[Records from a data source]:
>>>>>
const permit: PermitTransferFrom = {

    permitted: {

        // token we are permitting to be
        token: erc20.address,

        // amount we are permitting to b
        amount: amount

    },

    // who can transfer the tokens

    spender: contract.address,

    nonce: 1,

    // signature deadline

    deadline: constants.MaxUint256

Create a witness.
<<<<<
>>>>>
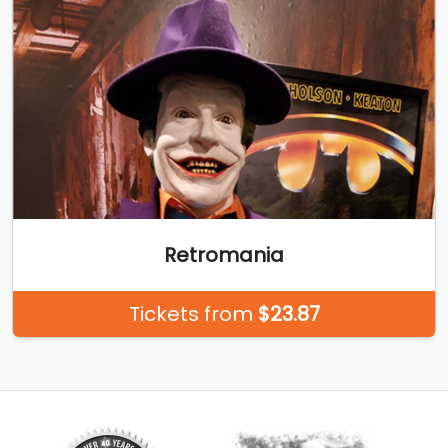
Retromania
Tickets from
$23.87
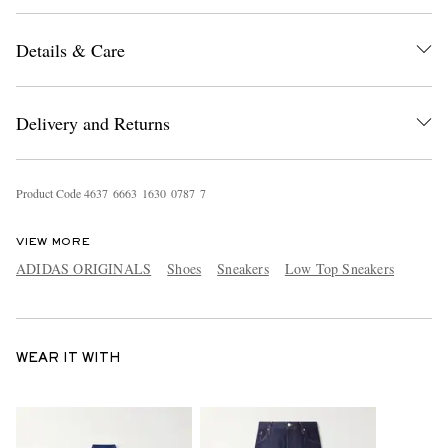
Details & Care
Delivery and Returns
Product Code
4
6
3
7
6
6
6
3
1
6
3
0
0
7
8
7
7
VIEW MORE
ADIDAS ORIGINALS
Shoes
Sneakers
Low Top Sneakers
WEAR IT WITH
<<<<<
[Task goal]: For the word "deadline", count the lines of the data that contain it and report only the total.

[Solution to the exercise]: 2